● **Exercise aim**
A line qualifies if it holds the string "chasis". Copy every qualifying line from the records.

[Saved entries]

Start of Block

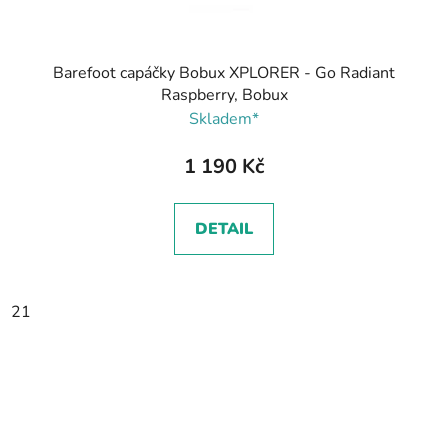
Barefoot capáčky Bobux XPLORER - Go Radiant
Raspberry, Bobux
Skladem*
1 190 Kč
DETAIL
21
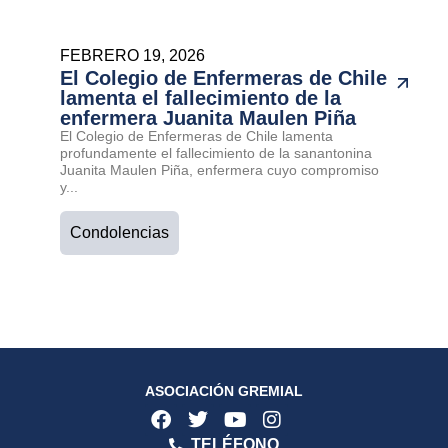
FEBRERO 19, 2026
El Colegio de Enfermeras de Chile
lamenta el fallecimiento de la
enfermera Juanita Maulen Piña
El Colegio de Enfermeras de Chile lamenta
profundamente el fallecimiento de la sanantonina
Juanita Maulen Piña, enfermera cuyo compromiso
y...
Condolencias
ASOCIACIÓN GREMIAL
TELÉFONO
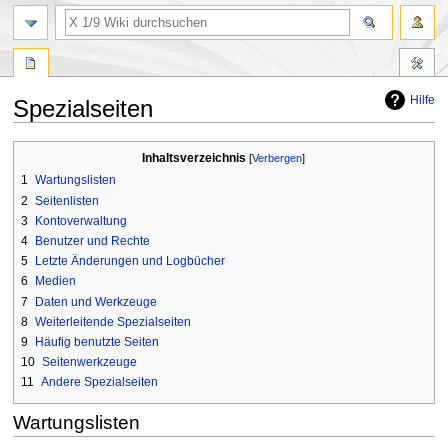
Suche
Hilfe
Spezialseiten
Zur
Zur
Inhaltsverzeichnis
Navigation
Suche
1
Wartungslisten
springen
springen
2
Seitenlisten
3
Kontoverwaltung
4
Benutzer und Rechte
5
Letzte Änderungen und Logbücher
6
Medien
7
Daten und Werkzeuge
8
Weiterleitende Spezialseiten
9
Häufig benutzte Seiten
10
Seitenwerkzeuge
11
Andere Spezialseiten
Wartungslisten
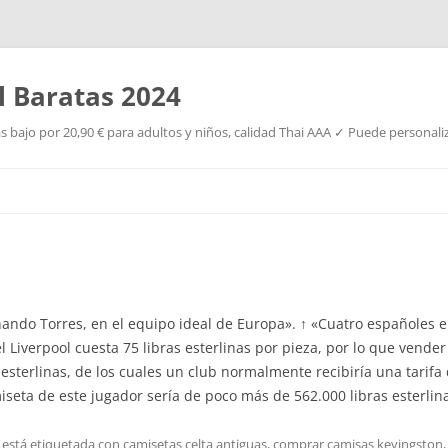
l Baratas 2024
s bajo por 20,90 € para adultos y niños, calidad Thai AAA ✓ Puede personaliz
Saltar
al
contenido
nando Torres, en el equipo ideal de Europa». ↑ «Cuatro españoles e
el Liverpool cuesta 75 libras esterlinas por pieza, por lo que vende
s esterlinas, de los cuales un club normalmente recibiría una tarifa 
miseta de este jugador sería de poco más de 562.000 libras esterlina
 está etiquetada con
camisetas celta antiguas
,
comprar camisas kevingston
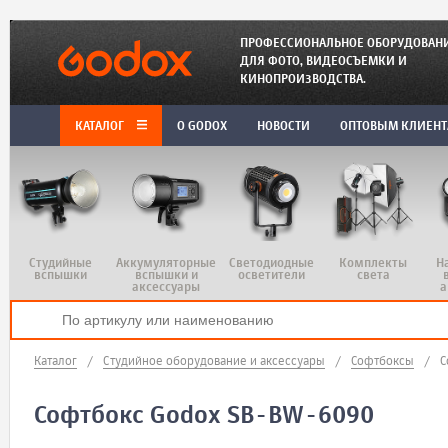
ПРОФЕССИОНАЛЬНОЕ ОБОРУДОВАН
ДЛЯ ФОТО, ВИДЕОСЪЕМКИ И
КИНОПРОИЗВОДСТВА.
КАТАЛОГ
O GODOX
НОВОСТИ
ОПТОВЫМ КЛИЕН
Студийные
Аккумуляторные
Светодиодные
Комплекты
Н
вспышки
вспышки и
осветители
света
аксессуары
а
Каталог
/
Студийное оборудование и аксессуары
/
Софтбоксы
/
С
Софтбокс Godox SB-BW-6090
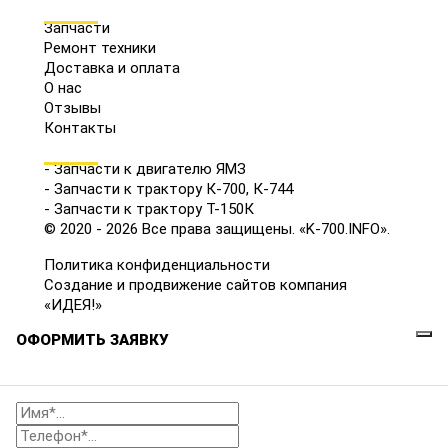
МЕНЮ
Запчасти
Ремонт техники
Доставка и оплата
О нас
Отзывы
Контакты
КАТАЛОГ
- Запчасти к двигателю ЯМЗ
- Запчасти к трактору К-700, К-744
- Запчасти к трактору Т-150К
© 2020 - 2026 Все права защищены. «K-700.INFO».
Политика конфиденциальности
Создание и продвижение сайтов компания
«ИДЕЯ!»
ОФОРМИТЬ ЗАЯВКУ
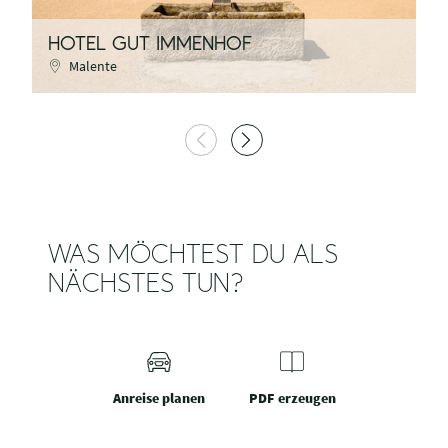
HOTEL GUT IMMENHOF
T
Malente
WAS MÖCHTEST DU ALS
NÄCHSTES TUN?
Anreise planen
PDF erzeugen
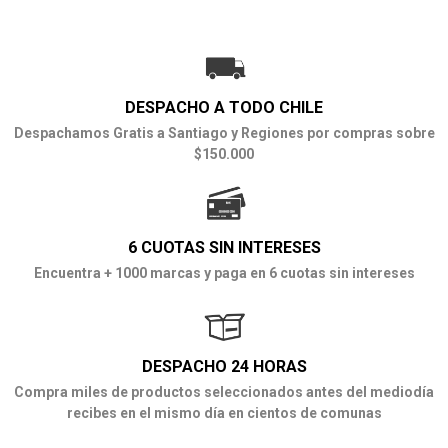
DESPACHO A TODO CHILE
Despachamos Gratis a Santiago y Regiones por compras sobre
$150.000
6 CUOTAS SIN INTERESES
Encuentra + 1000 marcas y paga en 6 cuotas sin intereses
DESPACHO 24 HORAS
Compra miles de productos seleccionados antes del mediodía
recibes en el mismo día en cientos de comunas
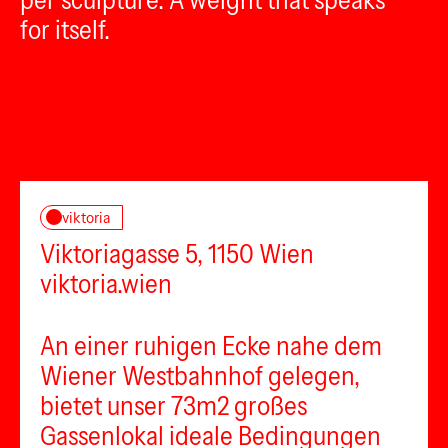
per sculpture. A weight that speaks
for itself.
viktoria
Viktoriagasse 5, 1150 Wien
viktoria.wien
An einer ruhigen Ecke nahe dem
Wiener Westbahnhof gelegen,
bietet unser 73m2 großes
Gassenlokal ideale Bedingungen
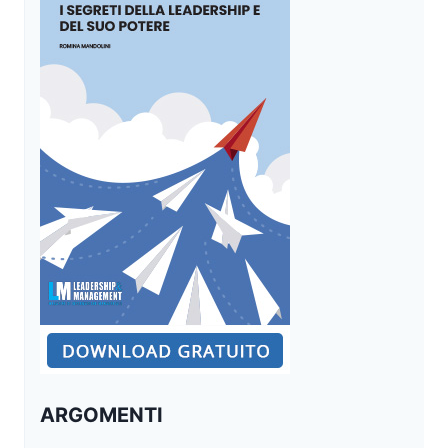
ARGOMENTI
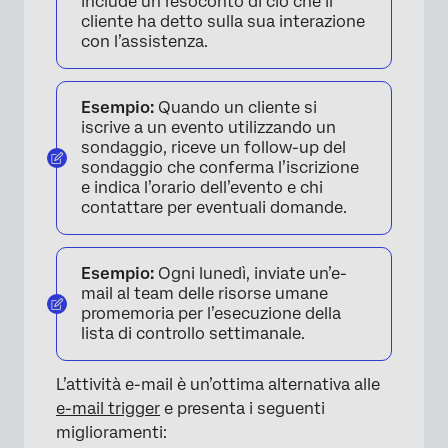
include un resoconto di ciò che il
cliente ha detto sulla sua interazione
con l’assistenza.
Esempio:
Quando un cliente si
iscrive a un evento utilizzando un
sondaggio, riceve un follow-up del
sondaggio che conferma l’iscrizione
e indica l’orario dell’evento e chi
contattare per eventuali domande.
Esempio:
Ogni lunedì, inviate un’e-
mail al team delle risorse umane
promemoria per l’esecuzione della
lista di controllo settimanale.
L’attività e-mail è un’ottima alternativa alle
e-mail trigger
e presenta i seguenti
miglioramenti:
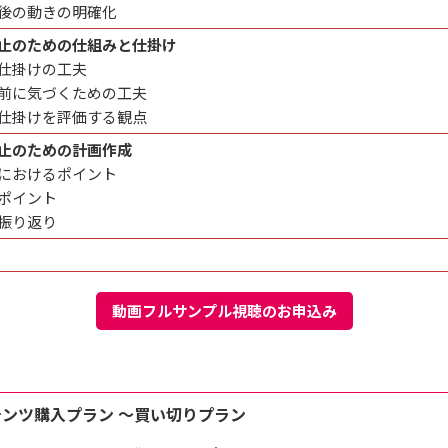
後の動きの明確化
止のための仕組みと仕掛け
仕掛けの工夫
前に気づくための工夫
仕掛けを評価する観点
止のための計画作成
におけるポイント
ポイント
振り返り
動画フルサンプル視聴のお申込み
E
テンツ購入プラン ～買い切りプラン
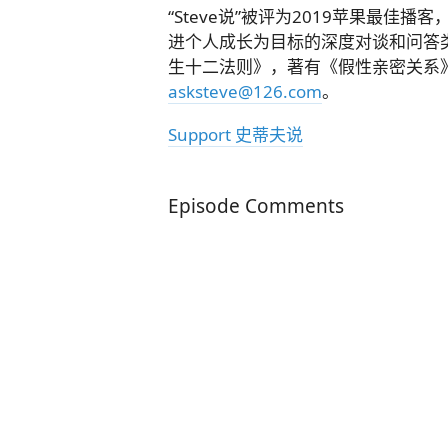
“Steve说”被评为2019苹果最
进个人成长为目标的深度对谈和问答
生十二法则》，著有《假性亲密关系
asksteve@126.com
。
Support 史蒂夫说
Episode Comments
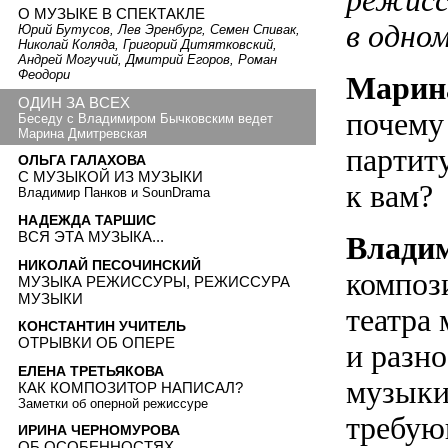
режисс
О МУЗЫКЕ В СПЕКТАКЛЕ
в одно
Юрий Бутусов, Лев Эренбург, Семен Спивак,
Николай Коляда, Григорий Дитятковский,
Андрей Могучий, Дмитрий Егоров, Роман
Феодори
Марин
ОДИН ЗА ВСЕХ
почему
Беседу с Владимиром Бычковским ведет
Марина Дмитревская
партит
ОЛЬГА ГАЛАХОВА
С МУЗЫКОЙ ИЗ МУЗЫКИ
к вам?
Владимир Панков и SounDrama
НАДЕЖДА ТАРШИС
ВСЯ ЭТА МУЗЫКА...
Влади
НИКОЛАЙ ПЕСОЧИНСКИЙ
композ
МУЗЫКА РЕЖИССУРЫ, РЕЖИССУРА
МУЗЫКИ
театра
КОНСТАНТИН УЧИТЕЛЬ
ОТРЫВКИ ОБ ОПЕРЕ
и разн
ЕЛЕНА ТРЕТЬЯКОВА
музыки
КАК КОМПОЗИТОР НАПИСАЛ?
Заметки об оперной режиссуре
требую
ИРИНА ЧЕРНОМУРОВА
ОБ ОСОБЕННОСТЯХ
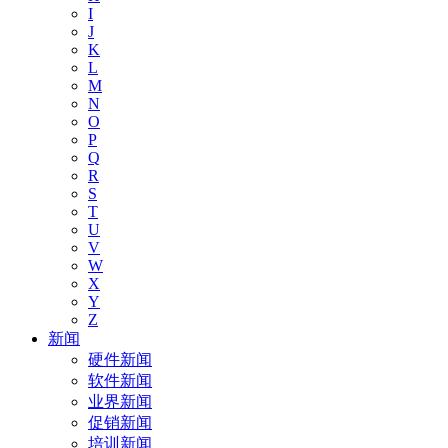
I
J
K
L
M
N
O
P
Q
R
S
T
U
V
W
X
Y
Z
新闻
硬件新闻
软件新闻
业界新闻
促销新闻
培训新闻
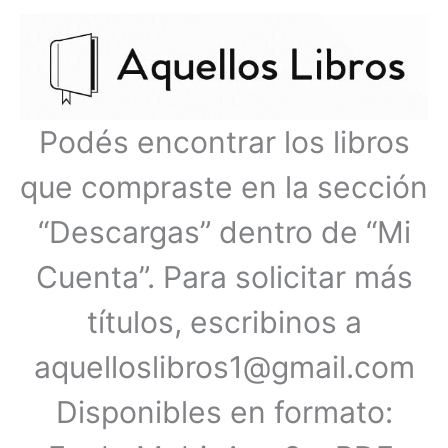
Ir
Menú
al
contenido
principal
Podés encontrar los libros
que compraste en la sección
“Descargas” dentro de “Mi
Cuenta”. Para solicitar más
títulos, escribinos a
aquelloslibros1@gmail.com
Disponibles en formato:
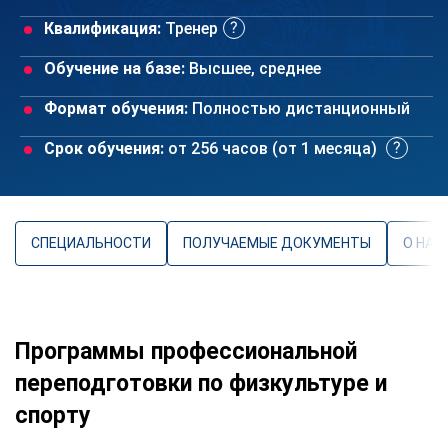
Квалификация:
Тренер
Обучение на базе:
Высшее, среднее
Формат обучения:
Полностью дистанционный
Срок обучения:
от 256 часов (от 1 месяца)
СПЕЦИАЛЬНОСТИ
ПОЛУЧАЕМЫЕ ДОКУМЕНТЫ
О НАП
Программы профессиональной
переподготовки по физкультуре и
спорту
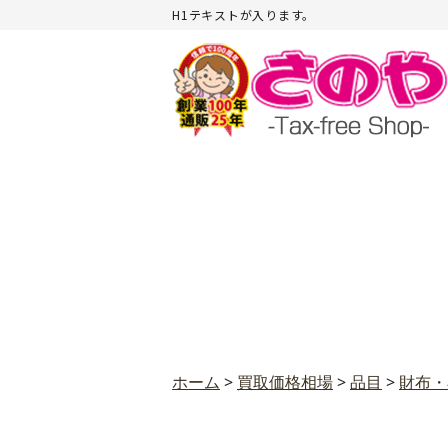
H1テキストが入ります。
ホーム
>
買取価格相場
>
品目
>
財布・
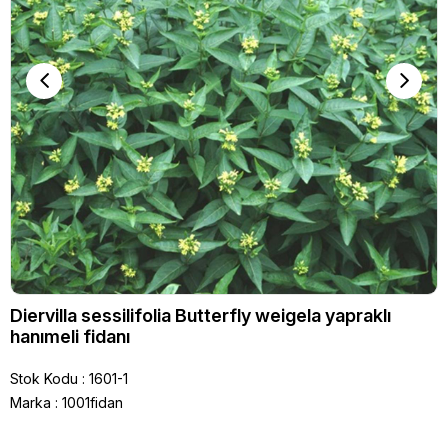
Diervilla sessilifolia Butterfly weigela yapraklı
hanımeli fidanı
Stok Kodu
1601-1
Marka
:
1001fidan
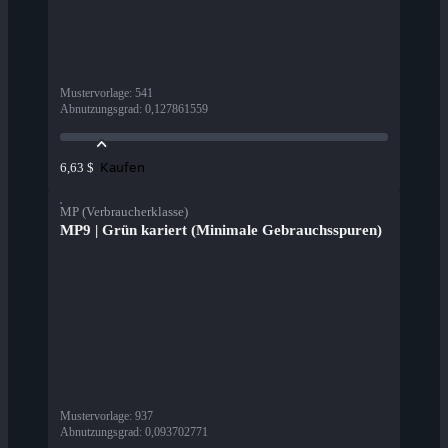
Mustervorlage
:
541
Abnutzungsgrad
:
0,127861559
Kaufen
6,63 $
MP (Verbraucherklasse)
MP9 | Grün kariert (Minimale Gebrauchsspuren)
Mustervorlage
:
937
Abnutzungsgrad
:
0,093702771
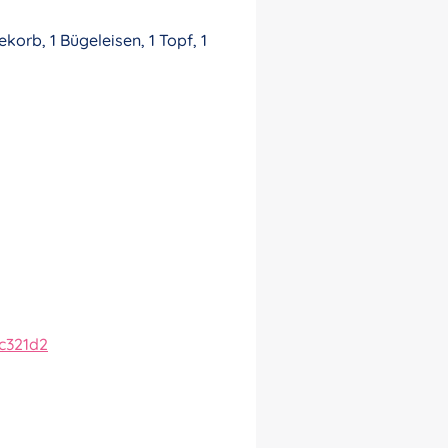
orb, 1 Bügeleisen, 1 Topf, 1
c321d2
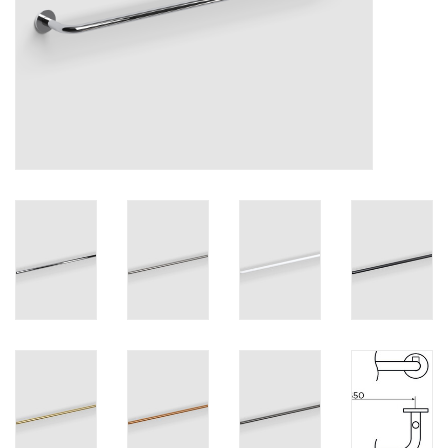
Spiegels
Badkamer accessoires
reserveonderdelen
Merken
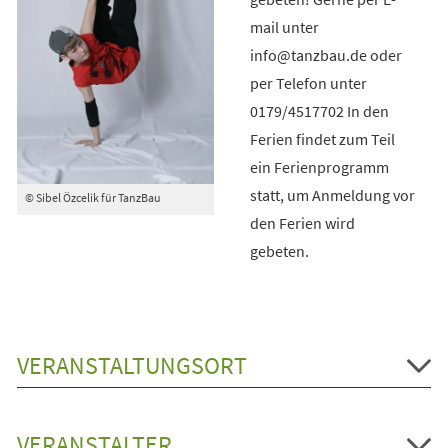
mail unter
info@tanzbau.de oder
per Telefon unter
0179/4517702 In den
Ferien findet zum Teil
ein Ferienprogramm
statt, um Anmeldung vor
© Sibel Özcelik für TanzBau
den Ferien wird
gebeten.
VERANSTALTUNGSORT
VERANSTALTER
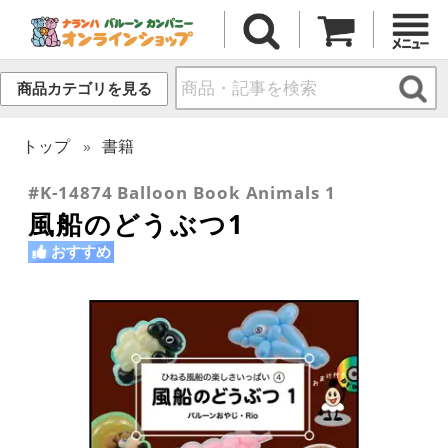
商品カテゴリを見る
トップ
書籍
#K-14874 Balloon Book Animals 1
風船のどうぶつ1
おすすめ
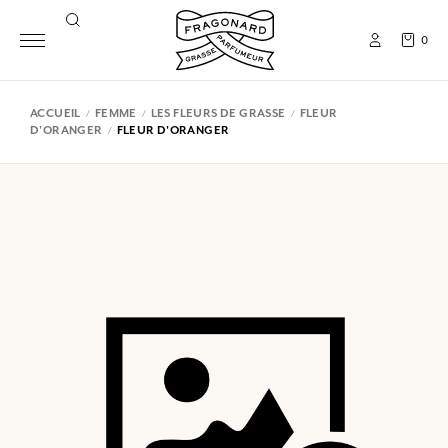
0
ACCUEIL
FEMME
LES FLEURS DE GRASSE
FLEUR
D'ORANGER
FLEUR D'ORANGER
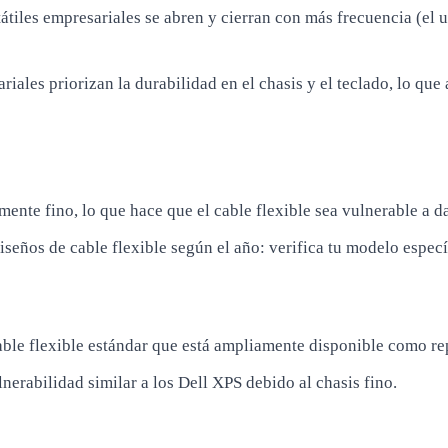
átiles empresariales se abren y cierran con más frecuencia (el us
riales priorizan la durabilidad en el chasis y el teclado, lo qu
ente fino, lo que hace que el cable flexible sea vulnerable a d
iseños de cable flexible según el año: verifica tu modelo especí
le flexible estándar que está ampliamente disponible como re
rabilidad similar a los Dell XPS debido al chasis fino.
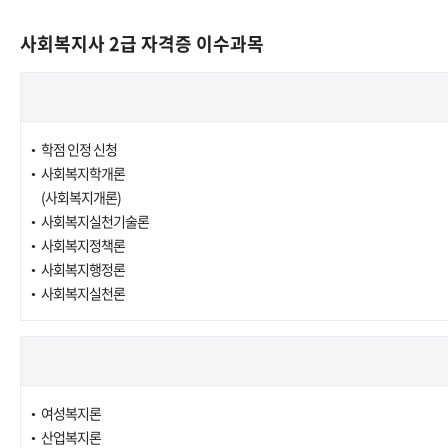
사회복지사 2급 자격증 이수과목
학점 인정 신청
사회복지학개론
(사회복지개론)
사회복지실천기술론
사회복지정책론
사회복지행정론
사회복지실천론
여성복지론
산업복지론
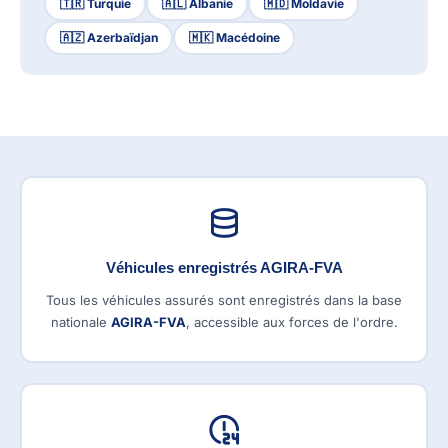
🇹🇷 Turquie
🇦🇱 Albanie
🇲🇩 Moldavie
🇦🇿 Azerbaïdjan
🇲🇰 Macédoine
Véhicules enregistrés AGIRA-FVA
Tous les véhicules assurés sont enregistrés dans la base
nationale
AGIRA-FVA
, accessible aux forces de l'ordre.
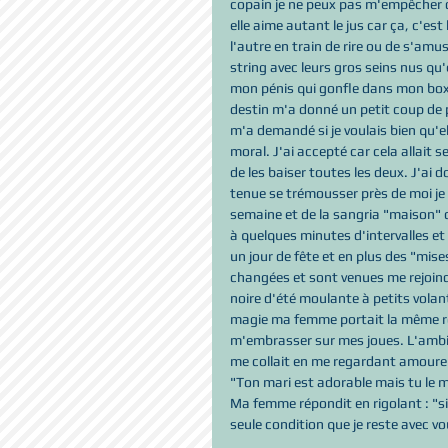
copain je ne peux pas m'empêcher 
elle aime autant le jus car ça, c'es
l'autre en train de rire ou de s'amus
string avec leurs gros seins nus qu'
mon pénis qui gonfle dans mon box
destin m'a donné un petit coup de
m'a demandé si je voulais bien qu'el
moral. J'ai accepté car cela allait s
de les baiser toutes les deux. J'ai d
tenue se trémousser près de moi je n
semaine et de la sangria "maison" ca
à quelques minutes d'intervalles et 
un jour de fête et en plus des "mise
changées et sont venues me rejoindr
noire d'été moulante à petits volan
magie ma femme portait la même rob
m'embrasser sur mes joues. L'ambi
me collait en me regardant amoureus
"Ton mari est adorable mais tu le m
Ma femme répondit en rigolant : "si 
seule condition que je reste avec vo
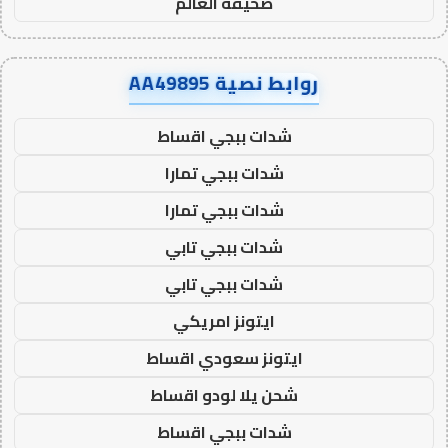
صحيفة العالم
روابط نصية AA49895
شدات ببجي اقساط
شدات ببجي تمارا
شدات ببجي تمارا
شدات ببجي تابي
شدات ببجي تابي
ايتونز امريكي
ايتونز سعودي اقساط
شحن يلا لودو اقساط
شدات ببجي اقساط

End of Block

● **Exercise answer**
riales priorizan la durabilidad en el chasis y el teclado, lo qu
rabilidad similar a los Dell XPS debido al chasis fino.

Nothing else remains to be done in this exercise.